Common Investment Concepts

Short Squeeze

TL;DR

  • Short sellers are people betting against the stock
  • High demand for an asset causes its price to skyrocket for a brief period
  • The most famous short squeeze occurred in 2008 with Volkswagen

What is a short squeeze?

A short squeeze occurs when a lot of demand for an asset causes the price of the asset to skyrocket for a short period of time. This occurs when a lot of investors bet an asset price will go down but the price actually shoots up, causing all the short sellers (people betting against the asset) to buy back the stock to prevent them from losing more money. The sudden surge of people buying the asset causes a short squeeze to occur, a short period of extremely inflated prices.

An important metric to consider when discussing short squeezes is the short interest ratio. This is the number of days it takes for short sellers (people betting against the stock) to cover their positions (repurchase their borrowed shares). It’s calculated by dividing the number of shares trading short by the average trading volume, over 30 days. This metric measures the number of shares that are short and have not been closed out yet. Usually, a position is closed out once the option is in the money. However, if the option is not the money, then an investor will continue to hold the option. Therefore, a stock with a high short interest ratio could imply a potential squeeze because if the price of the asset keeps rising, this will force short sellers to buy back the stock, raising the price of the asset even more, eventually squeezing to an extremely high number.

Example

The most well-known short squeeze in financial history is probably the GameStop squeeze that peaked on January 27th 2021. When a large number of retail traders from a group called WallStreetBets saw how high the short interest ratio for GME was, they decided to buy a ton of shares and hold onto them.

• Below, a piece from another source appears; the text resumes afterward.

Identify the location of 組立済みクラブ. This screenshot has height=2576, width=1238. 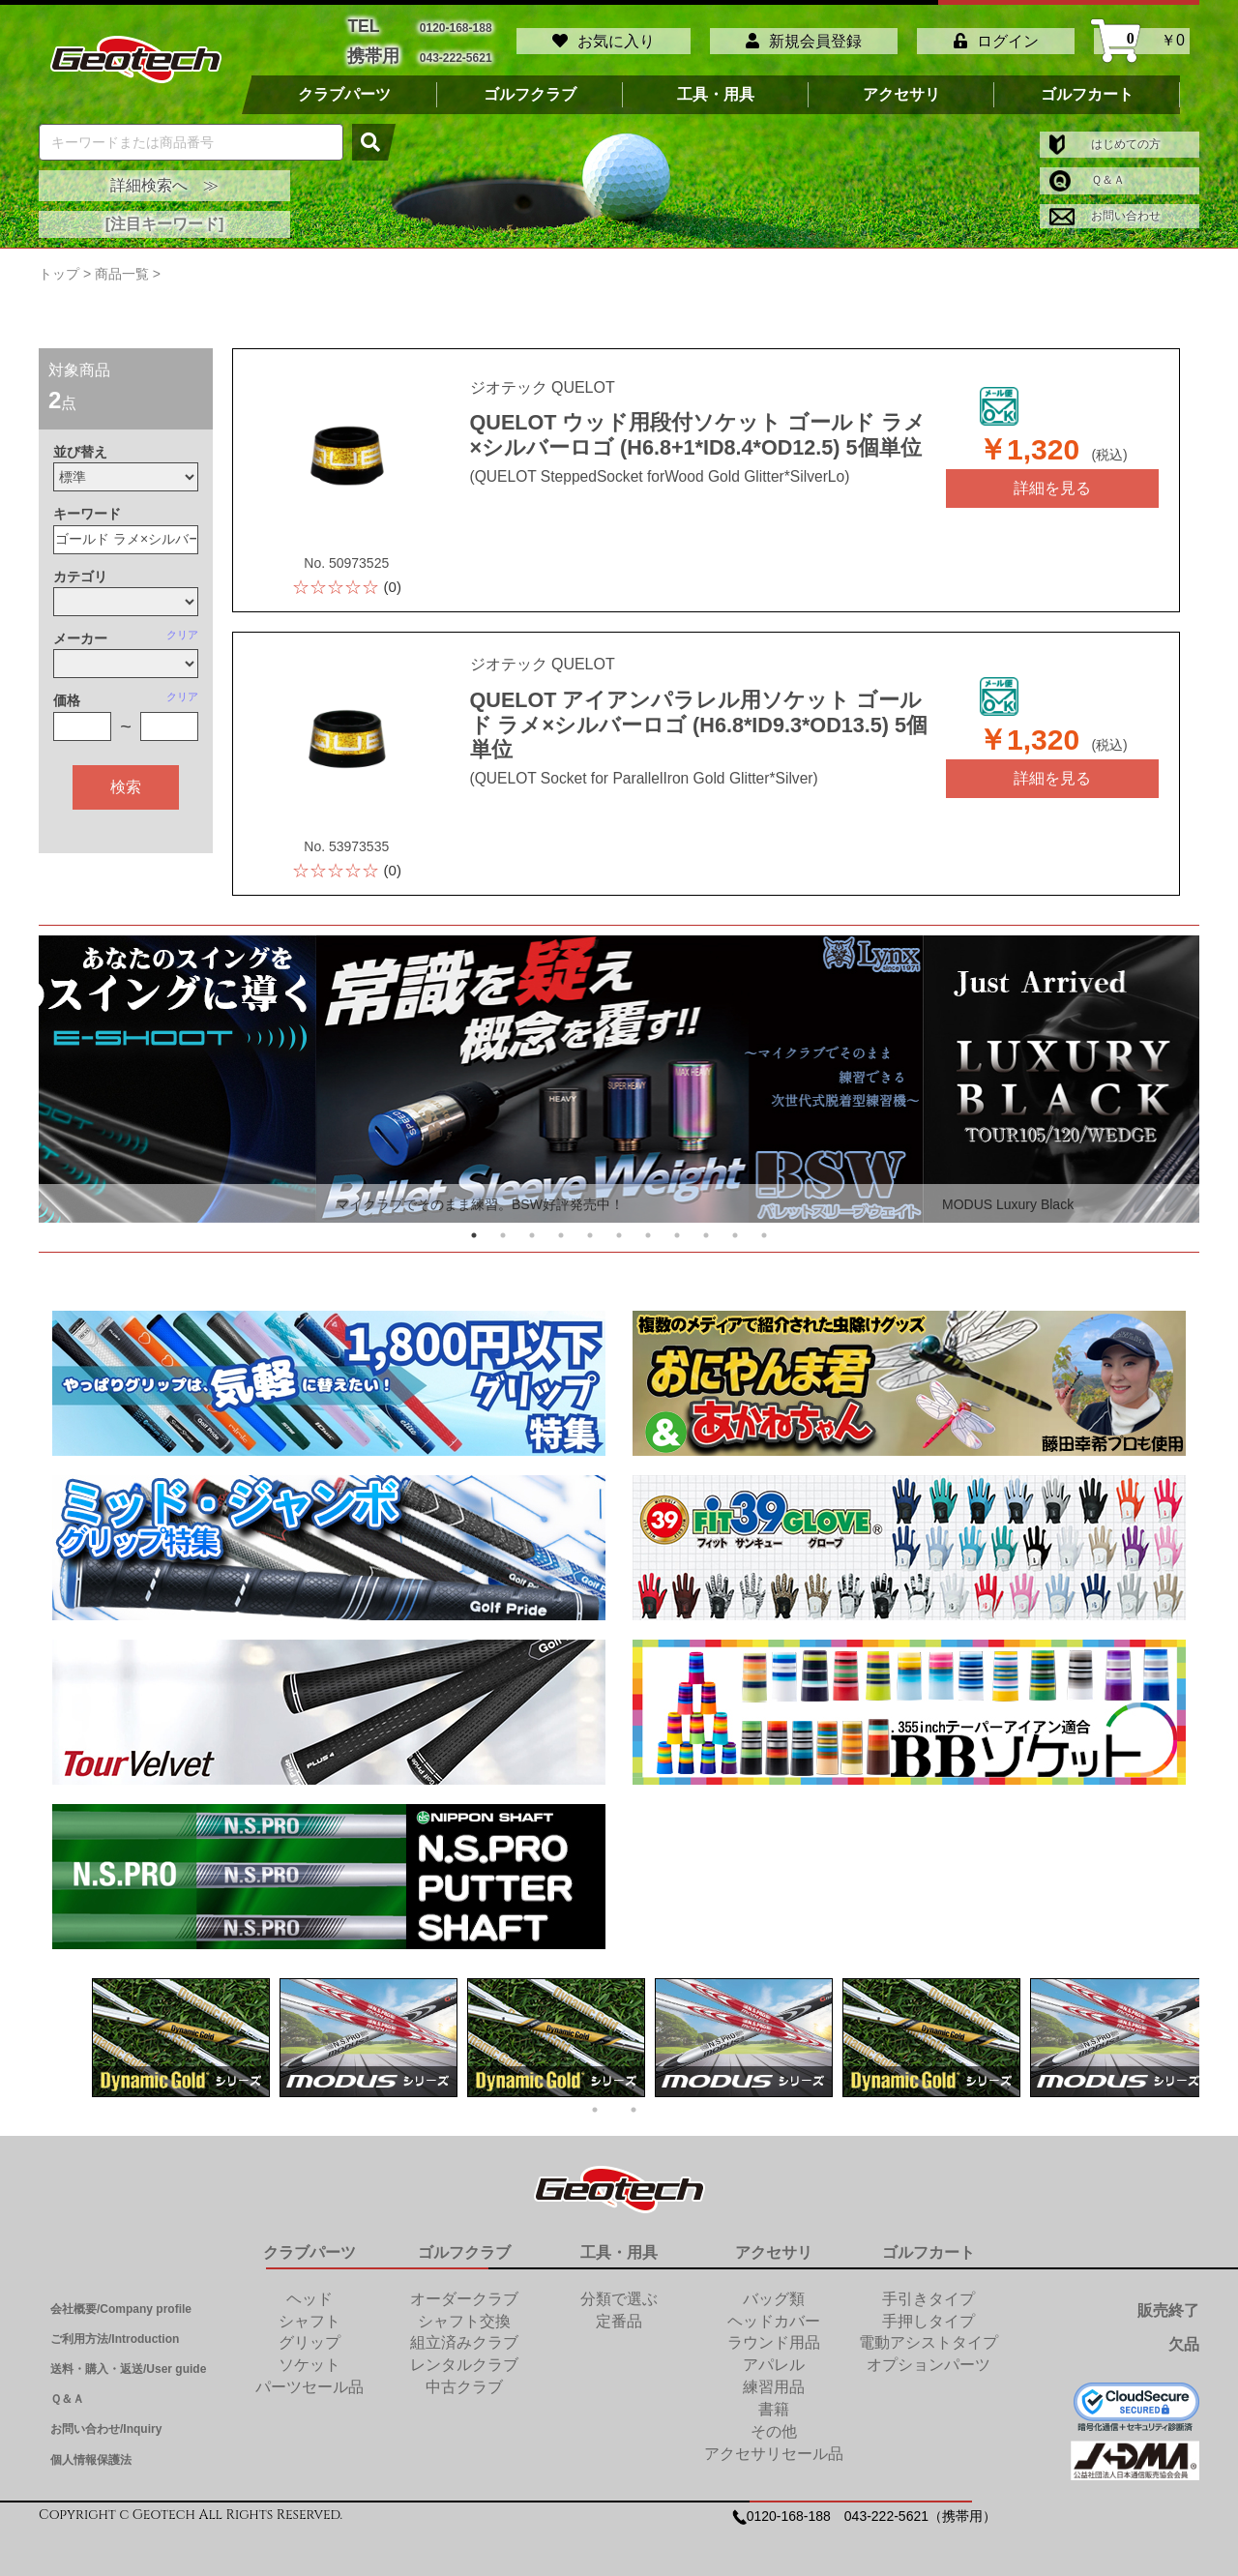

By doing this, this was increasing the price of the stock. This became a war between retail and institutional traders, and as more retail traders bought shares and held for dear life, the price continued to rise. On January 20th 2021, GME had reached $40 a share. Almost a week later, GME was trading at $400 a share. The constant purchase of shares by retail traders kept driving up the price of the stock, forcing short sellers (big institutional funds) to buy back shares at higher prices, sending the stock even higher. It is said that institutions like hedge funds and private banks lost upwards of billions of dollars just shorting GME stock. One London hedge fund, White Star Capital, lost so much money going short on GME that it shutdown after amounting losses in the double digits.

Another very famous short squeeze occurred in 2008 with Volkswagen stock. When short sellers realized that Porsche had bought a major stake in Volkswagen and there would not be enough shares for short sellers to cover their positions, panic occurred. This caused the asset price to rise as high as €999, making Volkswagen one of the largest companies in the world for a short period of time.

However, once peak asset prices are hit and people sell their shares, more shares become available for short sellers to purchase, causing the price of the asset to return close to its intrinsic value.